A syntax definition formalism is a formal language for the specification of the syntactic rules of a language. The syntax describes the sentences of the languages and assigns a structure to these sentences. An example of a syntax definition formalism is the context-free grammar formalism introduced by \cite{Cho56}. A context-free production $A_1\ldots{}A_n\to{}A_0$ determines that a sentence of type $A_0$ can be composed by concatenating sentences of type $A_1$ to $A_n$ in that order. It can also be considered as a composition rule for trees: a tree of type $A_0$ can be composed by creating a new tree node labeled $A_0$ with trees of type $A_1$ to $A_n$ as direct descendants.

In general, a syntax definition formalism can be characterized as follows. A syntax definition (also called grammar) is a set of rules that describe how to generate a set of trees. The concatenation of all leafs nodes of a tree (the \emph{yield}) gives a sentence. The language defined by a grammar is the set of yields of the trees it generates. A parser is a function that assigns to a sentence a tree that represents its structure. If more than one tree has a sentence as its yield, the sentence is ambiguous. To solve ambiguities the syntax definition formalism may provide a disambiguation method that allows the formulation of disambiguation rules for selecting the intended tree for a sentence.

This abstract approach to syntax is also applicable to the type systems of programming languages.

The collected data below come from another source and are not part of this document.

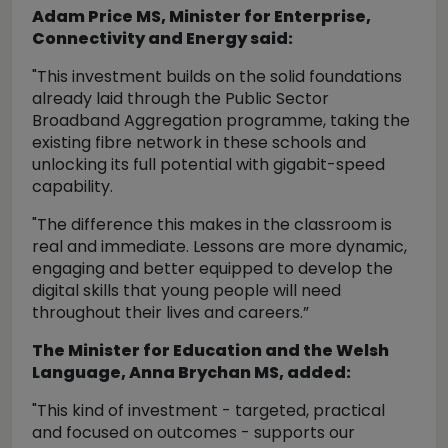
Adam Price MS, Minister for Enterprise,
Connectivity and Energy said:
"This investment builds on the solid foundations
already laid through the Public Sector
Broadband Aggregation programme, taking the
existing fibre network in these schools and
unlocking its full potential with gigabit-speed
capability.
"The difference this makes in the classroom is
real and immediate. Lessons are more dynamic,
engaging and better equipped to develop the
digital skills that young people will need
throughout their lives and careers.”
The Minister for Education and the Welsh
Language, Anna Brychan MS, added:
"This kind of investment - targeted, practical
and focused on outcomes - supports our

A signature describes the valid typed expressions (the trees), untyped expressions (the sentences) can be derived from the typed expressions, a type checker analyses untyped expresssions and assigns them a type. In particular, it is applicable to algebraic signatures.

An algebra is a set of data with operations on those data. In case of many-sorted algebras the data can be divided over a collection of sets. An algebraic specification is the description of an algebra. It consists of a signature declaring the types of the algebraic operations and a logical formula describing properties of these operations. Several algebraic specification formalisms have been developed that use conditional equational logic as defining logic. Equations can be executed by interpreting them as rewrite rules.

\cite{Rus72} and later also \cite{GTWW77} showed that context-free grammars correspond to algebraic signatures (see also \cite{HR76}). The composition of a tree, i.e., the construction of a new tree from subtrees, corresponds to the application of a function. In this view, languages correspond to algebras. A number of algebraic specification formalisms (for instance, OBJ, Pluss, ASF+SDF, Elan) exploit this property by using signatures with mixfix operators or even arbitrary context-free grammars instead of a prefix signature. A definition can be viewed as a context-free grammar or as an algebraic signature. The grammar view is used to generate parsers from a definition. The signature view describes the abstract syntax trees that are used by semantic tools. A mapping from parse trees to abstract syntax trees is used as interface between parser and semantic tool. In \cite{HHKR89} these views are made explicit by translating an \Sdf{} definition to a contex-free grammar (\BNF) and to a first-order algebraic signature and by providing a translation from parse trees to abstract syntax trees.

ASF+SDF is an algebraic specification formalism designed for the specification and prototyping of programming language tools. It uses the syntax definition formalism SDF for the definition of the syntax of a language. This enables an expressive notation in specifications, since functions can be prefix, postfix, infix and mix-fix. Furthermore, the syntax of the programming language under consideration is also expressed in these signatures. The semantics of a language can be defined by means of operations on the language specified by means of conditional equations.

Language prototyping is supported by the ASF+SDF Meta-Environment \cite[]{Kli93.meta,DHK96}. It is an interactive development environment for modular ASF+SDF specifications. Given a specification of a language, a programming environment for that language is generated automatically. The use of incremental generation techniques makes that changes to the specification are immediately applied to the generated environment. This makes it possible to experiment with alternative designs.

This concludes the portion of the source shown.